What’s more, good intentions don’t always have good outcomes, which further triggers disagreements. A turn of events can convert socialists to communists, hippies to hunters, or Christians to atheists. For instance, the new president of Mexico wanted to combat poverty and drug cartels by a ‘hugs not bullets’ policy. He dismantled corrupt politicians, replaced the violent army with a national police force, and took down El Chapo. He also invested in social programmes, student grants, and business loans, to give poor people an alternative to crime. Good morals I would say, but crime rates have been rising since, for complicated reasons, and so did the criticism towards his policy. Some people now even suggest to stop intervening with drug lords altogether. Although failure isn’t always fair, opinions are guaranteed to change when things go wrong. 
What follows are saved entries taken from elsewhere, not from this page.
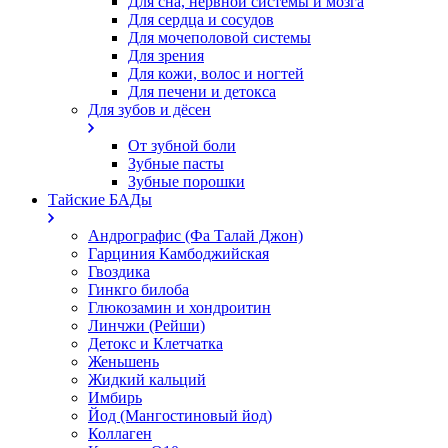
Для сна, нервной системы и мозга
Для сердца и сосудов
Для мочеполовой системы
Для зрения
Для кожи, волос и ногтей
Для печени и детокса
Для зубов и дёсен
От зубной боли
Зубные пасты
Зубные порошки
Тайские БАДы
Андрографис (Фа Талай Джон)
Гарциния Камбоджийская
Гвоздика
Гинкго билоба
Глюкозамин и хондроитин
Линчжи (Рейши)
Детокс и Клетчатка
Женьшень
Жидкий кальций
Имбирь
Йод (Мангостиновый йод)
Коллаген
Because opinions are often emotion driven, concrete evidence will be disregarded when “it just doesn’t feel right”. Some people simply don’t need proof of what they believe in, and won’t change their opinion when new discoveries are made. But ignorance can be as good as knowledge, and fact doesn’t always outweigh opinion. Because an opinion is nothing but a person’s view on a subject, no matter the reasoning, we are all entitled to having one. And where would we be if there wasn’t always a person who disagreed, or argued that things could be different? Although the opinions of all these people can be a burden, we ultimately need them to stay challenged and provoke social change. And if your opinion tends to be one of the less popular ones, you shouldn’t worry too much about it. No matter what you believe in and whatever reliable resources you present to back it up, there will always be people who disagree anyway. And that isn’t my opinion, that’s a fact.